======== Records supplied

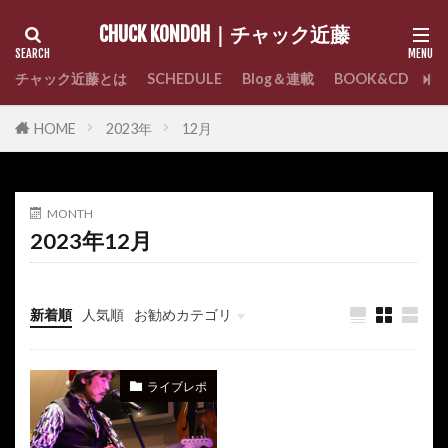
CHUCK KONDOH｜チャック近藤
チャック近藤とは
SCHEDULE
Blog＆連載
BOOK&CD
C
HOME
2023年
12月
MONTH
2023年12月
新着順
人気順
お勧めカテゴリ
未分類
ライブレポ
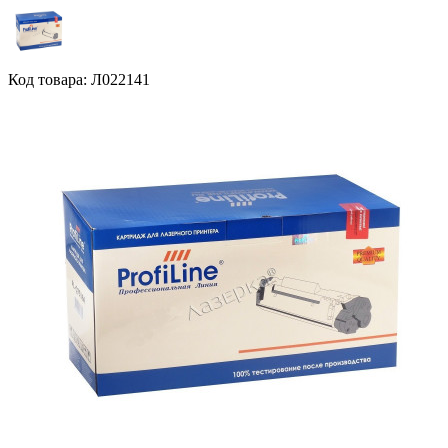
Код товара: Л022141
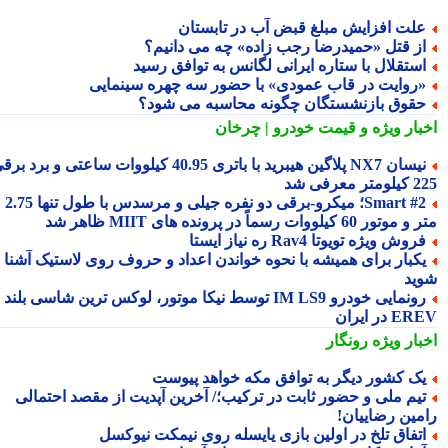
لت افزایش مبلغ قبض آب در تابستان
ز قتل «حمیدرضا رجب زاده» چه می دانیم؟
ستقلال با ستاره ایرانی لگانس به توافق رسید
روایت در قاب عمودی» با حضور سه چهره سینمایی
قوق بازنشستگان چگونه محاسبه می شود؟
بار ویژه
و قیمت خودرو | چرخان
نیسان NX7 پلاگین هیبرید با باتری 40.95 کیلووات ساعتی و برد برقی
 معرفی شد
Smart #2؛ میکرو-برقی دو نفره جیلی و مرسدس با طول تنها 2.75
ور 60 کیلووات رسماً در پرونده های MIIT ظاهر شد
روش ویژه تویوتا Rav4 ره نیاز ایستا
کبار برای همیشه با نحوه خواندن اعداد و حروف روی لاستیک آشنا
ید
رونمایی خودرو IM LS9 توسط نیکا موتور، لوکس ترین شاسی بلند
 در ایران
بار ویژه
رونگار
ک کشور دیگر به توافق مکه خواهد پیوست
یم ملی و حضور ثابت در ترکیب؛/ آخرین آپدیت از مقصد احتمالی
مین رضاییان!
تفاق تلخ در اولین بازی یایسله روی نیمکت نیوکسل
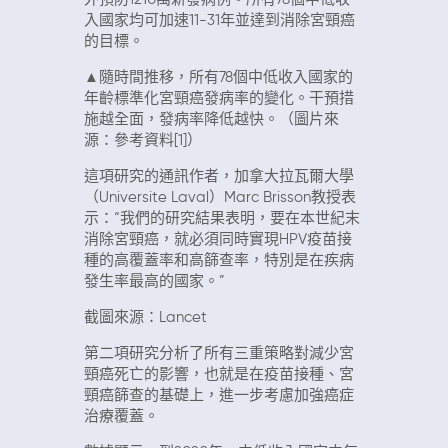
入國家均可加速11-31年並達到消除宮頸癌
的目標。
▲隨時間推移，所有78個中低收入國家的
年齡標準化宮頸癌發病率的變化。干預措
施越全面，發病率降低越快。（圖片來
源：參考資料[1]）
這項研究的通訊作者，加拿大拉瓦爾大學
（Universite Laval）Marc Brisson教授表
示：“我們的研究結果表明，要在本世紀末
消除宮頸癌，就必須同時實現HPV疫苗接
種的高覆蓋率和高篩查率，特別是在疾病
發生率最高的國家。”
截圖來源：Lancet
第二項研究分析了所有三重策略對減少宮
頸癌死亡的影響，也就是在疫苗接種、宮
頸癌篩查的基礎上，進一步考慮加強癌症
治療覆蓋。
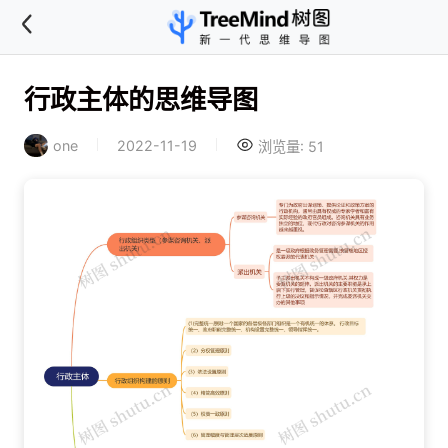
行政主体的思维导图
one
2022-11-19
浏览量: 51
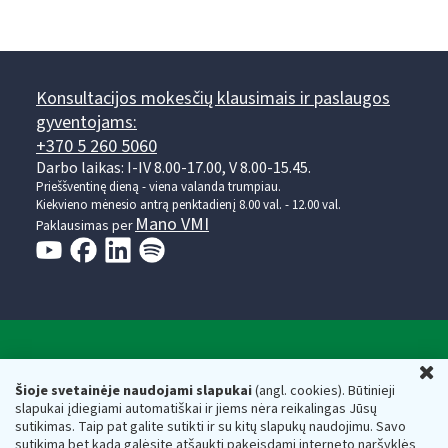
Konsultacijos mokesčių klausimais ir paslaugos
gyventojams:
+370 5 260 5060
Darbo laikas: I-IV 8.00-17.00, V 8.00-15.45.
Prieššventinę dieną - viena valanda trumpiau.
Kiekvieno mėnesio antrą penktadienį 8.00 val. - 12.00 val.
Mano VMI
Paklausimas per
Valstybinė mokesčių inspekcija prie Lietuvos
U
Respublikos finansų ministerijos
Šioje svetainėje naudojami slapukai
(angl. cookies). Būtinieji
slapukai įdiegiami automatiškai ir jiems nėra reikalingas Jūsų
Biudžetinė įstaiga. Juridinio asmens kodas — 188659752,
sutikimas. Taip pat galite sutikti ir su kitų slapukų naudojimu. Savo
adresas: Vasario 16-osios g. 14, 01107 Vilnius, Lietuva, el.paštas:
sutikimą bet kada galėsite atšaukti pakeisdami interneto naršyklės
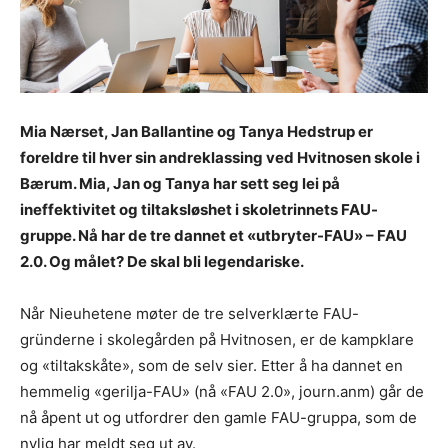
Mia Nærset, Jan Ballantine og Tanya Hedstrup er
foreldre til hver sin andreklassing ved Hvitnosen skole i
Bærum. Mia, Jan og Tanya har sett seg lei på
ineffektivitet og tiltaksløshet i skoletrinnets FAU-
gruppe. Nå har de tre dannet et «utbryter-FAU» – FAU
2.0. Og målet? De skal bli legendariske.
Når Nieuhetene møter de tre selverklærte FAU-
gründerne i skolegården på Hvitnosen, er de kampklare
og «tiltakskåte», som de selv sier. Etter å ha dannet en
hemmelig «gerilja-FAU» (nå «FAU 2.0», journ.anm) går de
nå åpent ut og utfordrer den gamle FAU-gruppa, som de
nylig har meldt seg ut av.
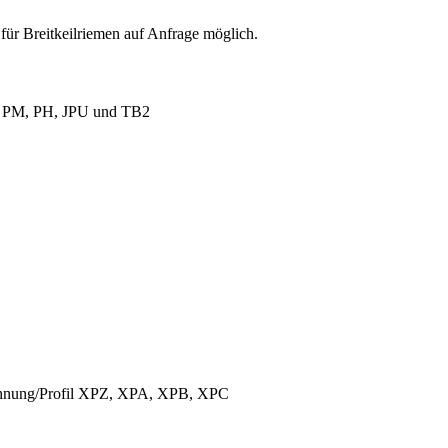
für Breitkeilriemen auf Anfrage möglich.
L, PM, PH, JPU und TB2
ichnung/Profil XPZ, XPA, XPB, XPC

================

▶ _Task directions_:
Nothing but a number should be given for this: how many lines in the entries above contain "برقی"?

▶ _Exercise response_:
2